士郎は以前から雷画からの小遣いを断ってきたが、流石に特注品となると受け取らないワケにもいかないので受け取る事に成った。
「――――なるほどな」
そんな士郎は、運転しながら後方から聞こえて来る京極の理由を拾った。
本当にスカサハと会話したのは久しぶりだったので、美少女だと自他ともに認められている川神百代よりも絶世の美貌が格上のスカサハ相手に緊張したのだと語ったのだ。
士郎はそれを運転しながら聞いて納得する。
スカサハの女性としての美貌は完成している。
一緒に暮らす様になって今でこそ慣れてきているモノの、最初はスカサハの挙動のどれもに何度も見惚れてしまった事があるので、嫌でも同感出来てしまった。
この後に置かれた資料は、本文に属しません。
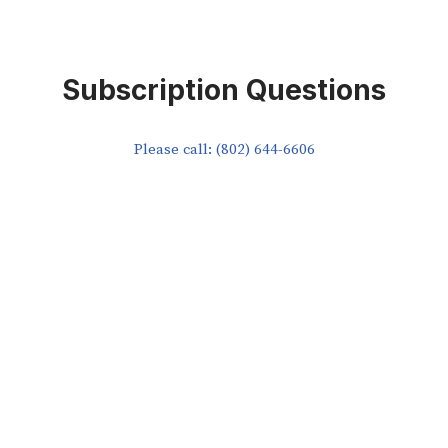
Subscription Questions
Please call: (802) 644-6606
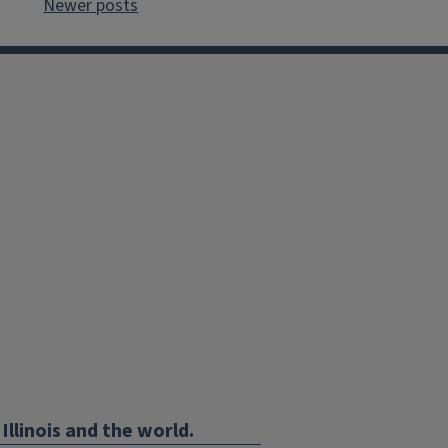
Newer posts
Illinois and the world.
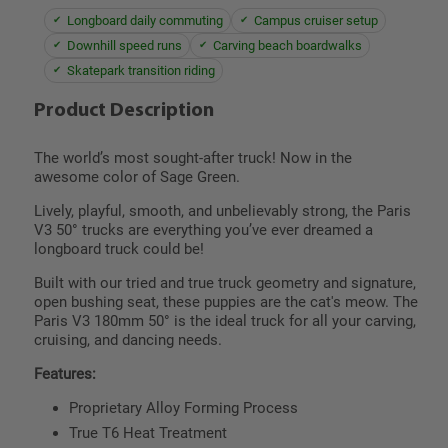
Longboard daily commuting
Campus cruiser setup
Downhill speed runs
Carving beach boardwalks
Skatepark transition riding
Product Description
The world’s most sought-after truck! Now in the
awesome color of Sage Green.
Lively, playful, smooth, and unbelievably strong, the Paris
V3 50° trucks are everything you’ve ever dreamed a
longboard truck could be!
Built with our tried and true truck geometry and signature,
open bushing seat, these puppies are the cat's meow. The
Paris V3 180mm 50° is the ideal truck for all your carving,
cruising, and dancing needs.
Features:
Proprietary Alloy Forming Process
True T6 Heat Treatment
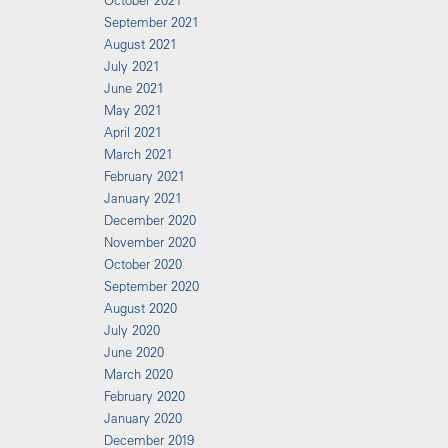
October 2021
September 2021
August 2021
July 2021
June 2021
May 2021
April 2021
March 2021
February 2021
January 2021
December 2020
November 2020
October 2020
September 2020
August 2020
July 2020
June 2020
March 2020
February 2020
January 2020
December 2019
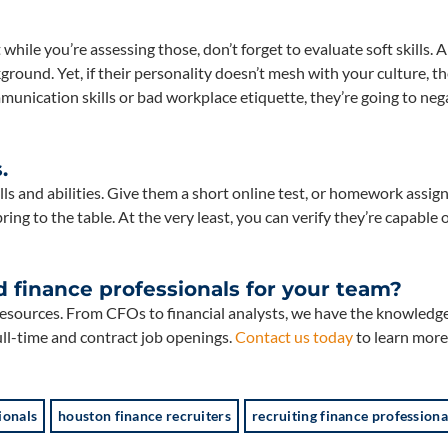
 while you’re assessing those, don’t forget to evaluate soft skills. A
ound. Yet, if their personality doesn’t mesh with your culture, th
mmunication skills or bad workplace etiquette, they’re going to neg
.
ills and abilities. Give them a short online test, or homework assi
ring to the table. At the very least, you can verify they’re capable 
d finance professionals for your team?
sources. From CFOs to financial analysts, we have the knowledg
ull-time and contract job openings.
Contact us today
to learn more
ionals
houston finance recruiters
recruiting finance professiona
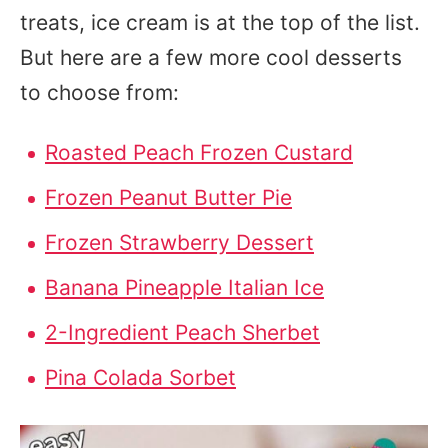
treats, ice cream is at the top of the list.
But here are a few more cool desserts
to choose from:
Roasted Peach Frozen Custard
Frozen Peanut Butter Pie
Frozen Strawberry Dessert
Banana Pineapple Italian Ice
2-Ingredient Peach Sherbet
Pina Colada Sorbet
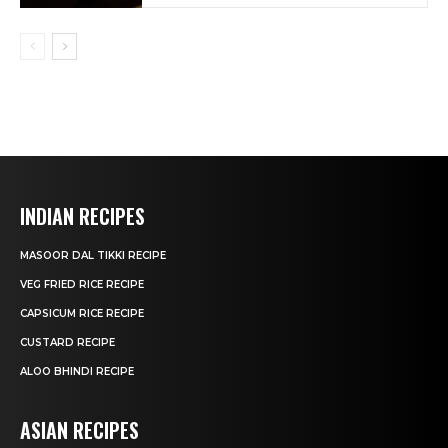
INDIAN RECIPES
MASOOR DAL TIKKI RECIPE
VEG FRIED RICE RECIPE
CAPSICUM RICE RECIPE
CUSTARD RECIPE
ALOO BHINDI RECIPE
ASIAN RECIPES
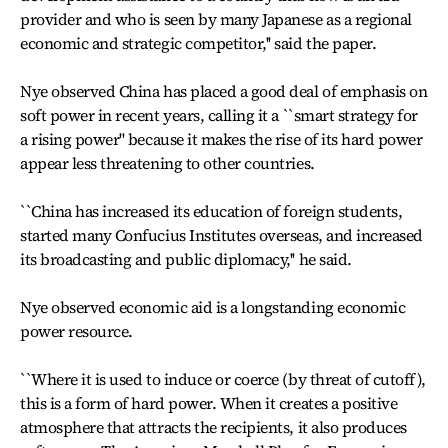
provider and who is seen by many Japanese as a regional
economic and strategic competitor,'' said the paper.
Nye observed China has placed a good deal of emphasis on
soft power in recent years, calling it a ``smart strategy for
a rising power'' because it makes the rise of its hard power
appear less threatening to other countries.
``China has increased its education of foreign students,
started many Confucius Institutes overseas, and increased
its broadcasting and public diplomacy,'' he said.
Nye observed economic aid is a longstanding economic
power resource.
``Where it is used to induce or coerce (by threat of cutoff),
this is a form of hard power. When it creates a positive
atmosphere that attracts the recipients, it also produces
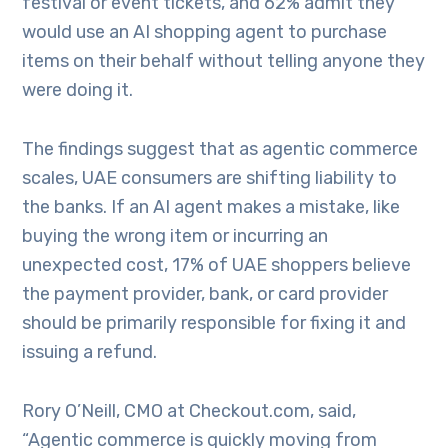
festival or event tickets, and 62% admit they
would use an AI shopping agent to purchase
items on their behalf without telling anyone they
were doing it.
The findings suggest that as agentic commerce
scales, UAE consumers are shifting liability to
the banks. If an AI agent makes a mistake, like
buying the wrong item or incurring an
unexpected cost, 17% of UAE shoppers believe
the payment provider, bank, or card provider
should be primarily responsible for fixing it and
issuing a refund.
Rory O’Neill, CMO at Checkout.com, said,
“Agentic commerce is quickly moving from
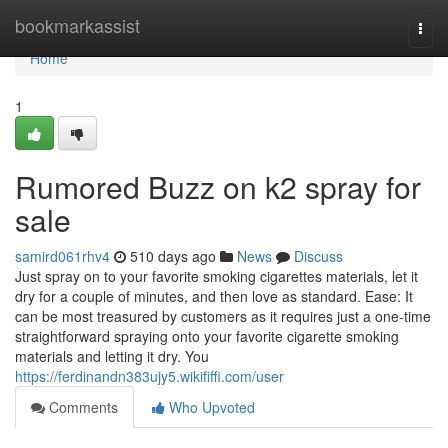
Home
bookmarkassist
Togg
navi
Home
1
Rumored Buzz on k2 spray for
sale
samird061rhv4
510 days ago
News
Discuss
Just spray on to your favorite smoking cigarettes materials, let it
dry for a couple of minutes, and then love as standard. Ease: It
can be most treasured by customers as it requires just a one-time
straightforward spraying onto your favorite cigarette smoking
materials and letting it dry. You
https://ferdinandn383ujy5.wikififfi.com/user
Comments
Who Upvoted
因みに、当時の士郎は見惚れる度にスカサハにからかわれたが。
その為、久しぶりにスカサハの美貌に当てられて緊張するのも無理からぬことだと理解出来た。
そこで朝の京極の態度に納得できている所で、横から小雪が現れる。
「ハイ、シロ兄!ア〜〜〜ン!」
「あーん・・・・・・マシュマロは相変わらず美味しいが、楽しそうだなユキ?」
「それはそうだよー!だって、シロ兄と一緒に行けるんだもん!」
士郎は小雪と視線を合わせずに前だけ見ての会話だったが、小雪自身はその事に不満は無かった。
士郎の性格はほぼ把握しているので、大好きな兄同然を困らせるような我儘は決して捏ねないのだ。
ただそれでも士郎以外には不満があった。
不満の理由は京極だ。
小雪は京極が嫌いな訳では無いし、川神学園の先輩の中では士郎の次に仲の良い存在だ。
しかし家族同然の付き合いをしているワケでは無い。
そう言う括りで言うと、スカサハか大河のような藤村邸の親しい人の方に同行して欲しかったのだ。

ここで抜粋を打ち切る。